**PROBLEM TO SOLVE**.
The entries below contain a line with "uando há a maior" and a line with "quer coisa com". Retype exactly everything from the first down to the second, both included, and nothing else.

**RECORDS FOR THIS EXERCISE**.
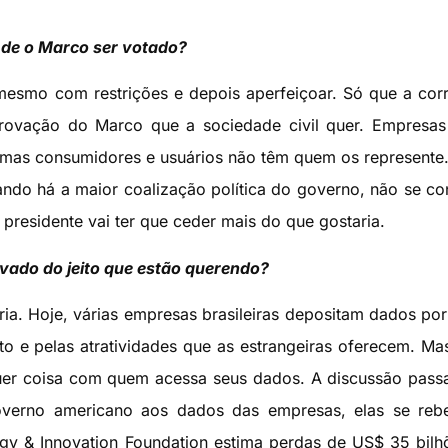
a de o Marco ser votado?
mesmo com restrições e depois aperfeiçoar. Só que a cor
rovação do Marco que a sociedade civil quer. Empresas
– mas consumidores e usuários não têm quem os represente
uando há a maior coalização política do governo, não se c
 presidente vai ter que ceder mais do que gostaria.
vado do jeito que estão querendo?
ia. Hoje, várias empresas brasileiras depositam dados por 
to e pelas atratividades que as estrangeiras oferecem. Ma
quer coisa com quem acessa seus dados. A discussão pass
erno americano aos dados das empresas, elas se rebe
gy & Innovation Foundation estima perdas de US$ 35 bilh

**OUTPUT FOR THIS TASK**.
uando há a maior coalização política do governo, não se c
 presidente vai ter que ceder mais do que gostaria.
vado do jeito que estão querendo?
ia. Hoje, várias empresas brasileiras depositam dados por 
to e pelas atratividades que as estrangeiras oferecem. Ma
quer coisa com quem acessa seus dados. A discussão pass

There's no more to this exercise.